• **Task**: The required output is a single number: how many lines of the material contain the string "cost".
Segment Start: Listed records
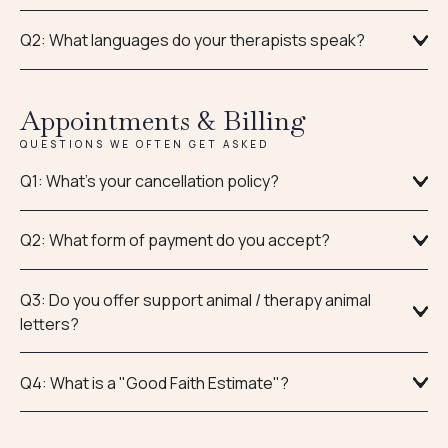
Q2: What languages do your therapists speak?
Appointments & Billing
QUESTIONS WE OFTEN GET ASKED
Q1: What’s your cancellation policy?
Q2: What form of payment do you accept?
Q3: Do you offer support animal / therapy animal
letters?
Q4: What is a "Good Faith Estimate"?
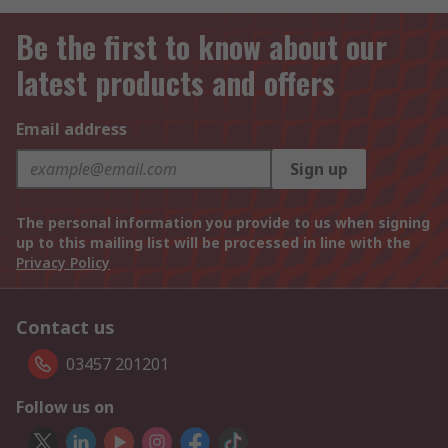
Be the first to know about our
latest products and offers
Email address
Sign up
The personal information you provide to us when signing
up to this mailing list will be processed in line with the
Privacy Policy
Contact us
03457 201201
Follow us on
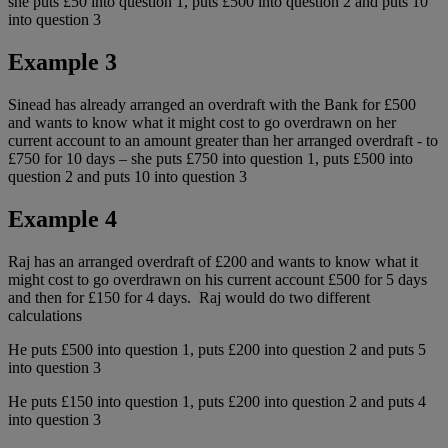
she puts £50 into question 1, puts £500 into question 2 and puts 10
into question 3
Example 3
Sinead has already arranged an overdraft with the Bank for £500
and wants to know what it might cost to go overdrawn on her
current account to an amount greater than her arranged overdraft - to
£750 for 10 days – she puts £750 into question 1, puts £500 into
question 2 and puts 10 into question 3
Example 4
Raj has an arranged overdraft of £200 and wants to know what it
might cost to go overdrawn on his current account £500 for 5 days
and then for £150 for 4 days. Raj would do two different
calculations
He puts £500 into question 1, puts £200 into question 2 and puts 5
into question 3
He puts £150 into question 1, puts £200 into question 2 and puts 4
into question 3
Segment End: Listed records
Segment Start: Listed records
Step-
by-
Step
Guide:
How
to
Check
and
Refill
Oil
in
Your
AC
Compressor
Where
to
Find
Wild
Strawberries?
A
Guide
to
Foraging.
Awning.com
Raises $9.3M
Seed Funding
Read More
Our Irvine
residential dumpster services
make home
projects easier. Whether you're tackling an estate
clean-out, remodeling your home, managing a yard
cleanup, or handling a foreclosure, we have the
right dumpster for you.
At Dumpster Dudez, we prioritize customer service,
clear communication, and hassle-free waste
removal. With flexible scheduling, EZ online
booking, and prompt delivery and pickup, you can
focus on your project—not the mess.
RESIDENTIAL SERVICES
Segment End: Listed records
• **Answer for the task**: 2